How does the method of Lagrange multipliers fail (in classical field theories with local constraints)?
Generically, the $m$ equations $g_i(x)=0$ define a manifold $S$ of dimension $d:=n-m$. At each point $p\in S$ the $m$ gradients $\nabla g_i(p)$ are orthogonal to the tangent space $S_p$ of $S$ at $p$. The condition rnk$(\nabla g(p))=m$ means that these $m$ gradients are linearly independent, so that they span the full orthogonal complement $S_p^\perp$ which has dimension $m=n-d$. At a conditionally stationary point $p$ of $f$ the gradient $\nabla f(p)$ is in $S_p^\perp$, and if the rank condition is fulfilled, there will be constants $\lambda_i$ such that $\nabla f(p)=\sum_{i=1}^m \lambda_i\nabla g_i(p)$. In this case the given "recipe" will find the point $p$.

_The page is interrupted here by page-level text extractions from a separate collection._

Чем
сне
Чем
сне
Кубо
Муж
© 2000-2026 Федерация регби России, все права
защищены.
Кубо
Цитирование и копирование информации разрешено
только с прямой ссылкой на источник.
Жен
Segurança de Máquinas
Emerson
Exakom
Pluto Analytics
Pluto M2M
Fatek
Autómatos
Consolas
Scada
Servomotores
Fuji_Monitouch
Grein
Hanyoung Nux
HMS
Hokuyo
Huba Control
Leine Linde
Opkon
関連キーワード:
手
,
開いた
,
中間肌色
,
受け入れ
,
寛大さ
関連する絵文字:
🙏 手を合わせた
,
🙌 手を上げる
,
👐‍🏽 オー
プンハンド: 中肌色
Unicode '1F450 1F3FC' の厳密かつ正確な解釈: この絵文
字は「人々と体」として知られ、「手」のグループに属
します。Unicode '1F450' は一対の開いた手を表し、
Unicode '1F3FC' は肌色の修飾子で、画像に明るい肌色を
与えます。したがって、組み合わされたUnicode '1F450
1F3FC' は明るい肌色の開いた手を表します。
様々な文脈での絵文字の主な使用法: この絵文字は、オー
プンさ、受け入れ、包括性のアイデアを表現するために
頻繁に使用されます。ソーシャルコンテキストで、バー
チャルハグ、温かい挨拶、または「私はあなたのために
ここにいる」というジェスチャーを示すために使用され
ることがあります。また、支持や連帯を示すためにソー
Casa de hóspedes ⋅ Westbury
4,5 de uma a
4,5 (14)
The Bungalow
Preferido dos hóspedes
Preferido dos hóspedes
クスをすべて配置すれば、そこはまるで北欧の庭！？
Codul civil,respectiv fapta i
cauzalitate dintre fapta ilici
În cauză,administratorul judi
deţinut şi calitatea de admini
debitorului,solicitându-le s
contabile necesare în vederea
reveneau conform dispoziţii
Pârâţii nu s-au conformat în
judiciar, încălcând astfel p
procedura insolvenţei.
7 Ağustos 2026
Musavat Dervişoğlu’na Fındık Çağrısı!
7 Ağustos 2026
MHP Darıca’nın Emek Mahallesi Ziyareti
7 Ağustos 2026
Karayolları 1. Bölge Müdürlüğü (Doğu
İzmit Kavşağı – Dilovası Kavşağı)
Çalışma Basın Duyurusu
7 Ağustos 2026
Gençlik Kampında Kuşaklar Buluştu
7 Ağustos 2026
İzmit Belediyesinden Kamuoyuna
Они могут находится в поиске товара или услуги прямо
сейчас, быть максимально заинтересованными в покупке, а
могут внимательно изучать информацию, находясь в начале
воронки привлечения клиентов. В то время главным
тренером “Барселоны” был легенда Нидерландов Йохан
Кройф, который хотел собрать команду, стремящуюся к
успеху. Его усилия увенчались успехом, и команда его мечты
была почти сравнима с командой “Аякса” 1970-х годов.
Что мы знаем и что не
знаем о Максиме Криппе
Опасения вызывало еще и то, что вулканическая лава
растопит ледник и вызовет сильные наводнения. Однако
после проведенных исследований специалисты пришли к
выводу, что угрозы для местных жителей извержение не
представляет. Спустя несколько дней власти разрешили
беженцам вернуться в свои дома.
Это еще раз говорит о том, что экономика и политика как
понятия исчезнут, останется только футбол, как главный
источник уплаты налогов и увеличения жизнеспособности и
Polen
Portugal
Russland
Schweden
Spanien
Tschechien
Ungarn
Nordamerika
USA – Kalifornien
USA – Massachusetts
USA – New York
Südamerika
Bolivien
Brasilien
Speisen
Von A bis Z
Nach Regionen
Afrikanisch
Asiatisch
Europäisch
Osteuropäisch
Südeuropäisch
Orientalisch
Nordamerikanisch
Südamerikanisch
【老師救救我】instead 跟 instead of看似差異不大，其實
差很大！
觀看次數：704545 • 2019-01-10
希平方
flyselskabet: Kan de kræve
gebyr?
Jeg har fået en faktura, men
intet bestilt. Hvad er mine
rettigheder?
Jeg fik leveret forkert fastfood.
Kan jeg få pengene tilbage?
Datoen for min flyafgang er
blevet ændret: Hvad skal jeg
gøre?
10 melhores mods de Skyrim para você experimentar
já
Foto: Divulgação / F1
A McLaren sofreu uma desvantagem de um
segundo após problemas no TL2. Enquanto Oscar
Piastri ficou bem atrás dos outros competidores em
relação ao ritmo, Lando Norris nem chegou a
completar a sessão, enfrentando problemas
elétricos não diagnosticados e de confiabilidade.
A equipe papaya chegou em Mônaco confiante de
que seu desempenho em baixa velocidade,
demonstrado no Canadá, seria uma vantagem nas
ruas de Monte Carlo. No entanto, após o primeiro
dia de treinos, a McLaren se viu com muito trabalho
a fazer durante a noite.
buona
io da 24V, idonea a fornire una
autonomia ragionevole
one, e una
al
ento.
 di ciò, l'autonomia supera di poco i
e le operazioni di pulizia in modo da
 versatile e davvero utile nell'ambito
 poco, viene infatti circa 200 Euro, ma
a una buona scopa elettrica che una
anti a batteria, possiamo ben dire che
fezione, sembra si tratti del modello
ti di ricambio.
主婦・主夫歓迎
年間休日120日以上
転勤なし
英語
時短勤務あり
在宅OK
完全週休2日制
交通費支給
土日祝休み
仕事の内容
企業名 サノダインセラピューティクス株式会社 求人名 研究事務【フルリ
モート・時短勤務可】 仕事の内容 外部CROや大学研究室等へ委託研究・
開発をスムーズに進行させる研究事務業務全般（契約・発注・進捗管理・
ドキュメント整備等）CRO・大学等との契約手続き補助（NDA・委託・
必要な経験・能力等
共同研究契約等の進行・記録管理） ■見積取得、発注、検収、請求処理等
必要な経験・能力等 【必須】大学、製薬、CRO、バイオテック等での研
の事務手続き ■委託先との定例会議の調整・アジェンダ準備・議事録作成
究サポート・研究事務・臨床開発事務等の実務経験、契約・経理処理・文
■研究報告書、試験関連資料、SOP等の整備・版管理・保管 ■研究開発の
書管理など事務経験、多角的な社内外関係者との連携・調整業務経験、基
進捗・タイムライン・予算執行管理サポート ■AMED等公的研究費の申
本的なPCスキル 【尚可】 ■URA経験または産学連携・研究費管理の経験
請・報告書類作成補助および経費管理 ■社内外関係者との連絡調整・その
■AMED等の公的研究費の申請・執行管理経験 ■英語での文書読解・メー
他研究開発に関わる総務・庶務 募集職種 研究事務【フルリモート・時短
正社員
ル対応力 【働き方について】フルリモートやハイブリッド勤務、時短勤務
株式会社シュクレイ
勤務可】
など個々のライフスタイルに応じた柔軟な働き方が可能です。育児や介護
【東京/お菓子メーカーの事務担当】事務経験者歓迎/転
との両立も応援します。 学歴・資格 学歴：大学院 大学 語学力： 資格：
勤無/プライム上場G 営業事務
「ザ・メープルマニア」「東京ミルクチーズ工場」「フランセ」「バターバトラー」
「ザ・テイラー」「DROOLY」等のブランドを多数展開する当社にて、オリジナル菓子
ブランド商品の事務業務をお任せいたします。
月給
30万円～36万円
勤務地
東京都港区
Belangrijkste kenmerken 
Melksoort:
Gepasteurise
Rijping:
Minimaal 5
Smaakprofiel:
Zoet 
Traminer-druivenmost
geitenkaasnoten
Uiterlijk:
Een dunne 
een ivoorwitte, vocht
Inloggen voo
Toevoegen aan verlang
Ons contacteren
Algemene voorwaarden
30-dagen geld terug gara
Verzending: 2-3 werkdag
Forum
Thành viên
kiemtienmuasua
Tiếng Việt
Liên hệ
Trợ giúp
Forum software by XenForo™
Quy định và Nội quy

Consider now the following example where the rank condition is violated: The two constraints $$g_1(x,y,z):=x^6-z=0,\qquad g_2(x,y,z):=y^3-z=0$$ define a curve $S\subset{\mathbb R}^3$ with the parametric representation $$S: \quad x\mapsto (x,x^2,x^6)\qquad (-\infty < x <\infty).$$ The function $f(x,y,z):=y$ assumes its minimum on $S$ at the origin $o$. But if we compute the gradients $$\nabla f(o)=(0,1,0), \qquad \nabla g_1(o)=\nabla g_2(o)=(0,0,-1),$$ it turns out that $\nabla f(o)$ is not a linear combination of the $\nabla g_i(o)$. As a consequence Lagrange's method will not bring this conditionally stationary point to the fore.